Department of Plant Breeding and Genetics, RNT, University, Bhopal (MP), India.

Kanak Saxena

Department of Plant Breeding and Genetics, BAU, Sabour, Bhagalpur, Bihar, India.

Nitesh Kumar Panwar *

Department of Plant Breeding and Genetics, RVSKVV, College of Agriculture, Indore (MP), India.

K.P Singh

Faculty of Agriculture, Tantiya University, Shri Ganganagar, Riico, Rajasthan-335002, India.
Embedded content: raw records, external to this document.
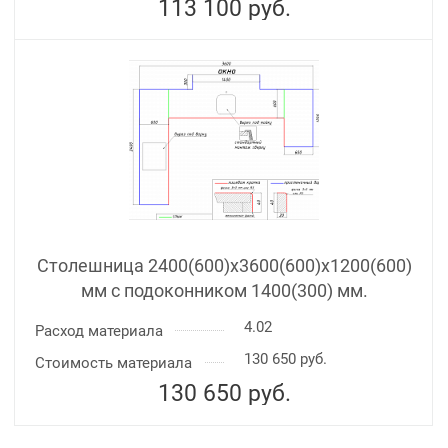
113 100
руб.
Столешница 2400(600)х3600(600)x1200(600)
мм с подоконником 1400(300) мм.
4.02
Расход материала
130 650 руб.
Стоимость материала
130 650
руб.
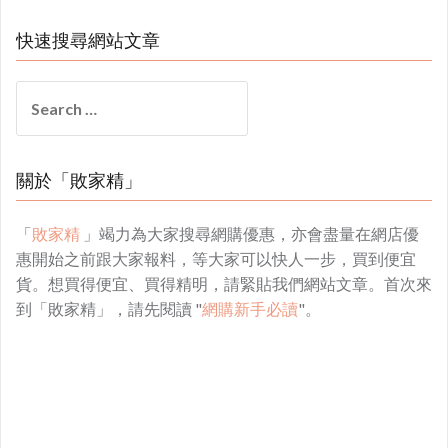
快速搜尋網站文章
Search
for:
關於「敗家精」
「
敗家精
」竭力為大家搜尋網購優惠，亦會盡量在網店優
惠開始之前跟大家報料，等大家可以快人一步，買到便宜
貨。想買得便宜、買得精明，請緊貼我們網站文章。首次來
到「敗家精」，請先閱讀 "
網購新手必讀
"。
*Author to whom correspondence should be addressed.


Abstract

Soybean is one of the important oilseed crop at global level with special concern to India. Despite its global dominance, India's contribution to the soybean scene remains relatively modest, with a production ranking of fourth but only a 5% share of the world's output. For this concern, the analysis of the relationships among yield attributing characters and their associations with seed yield is essential to establish selection criteria. The experimental material used in the present study comprised of fourteen lines (8 F1s and 6 parental lines). The characters viz., number of pods/plant, primary branches/plant, harvest index, plant height, secondary branch/plant, biological yield, 100-seed weight and days-to-50% flowering recorded significant positive correlation coefficient with seed yield both at genotypic and phenotypic level.  Path coefficient analysis further pinpointed 100-seed weight, harvest index, and pods per plant as the traits with the most direct positive impact on seed yield. Additionally, the study identified plant height, pods/plant, primary branches/plant, 100-seed weight, and the harvest index as the key contributors to soybean yield, suggesting these traits as primary targets for manipulation in breeding programs aimed at yield improvement.

Keywords: Correlation coefficient, path analysis, soybean


How to Cite

Sharma, Arjun, Kanak Saxena, Nitesh Kumar Panwar, and K.P Singh. 2024. “Assessment of Polygenic Traits Association With Yield in Soybean Genotypes”. Journal of Advances in Biology & Biotechnology 27 (6):693-701. https://doi.org/10.9734/jabb/2024/v27i6929.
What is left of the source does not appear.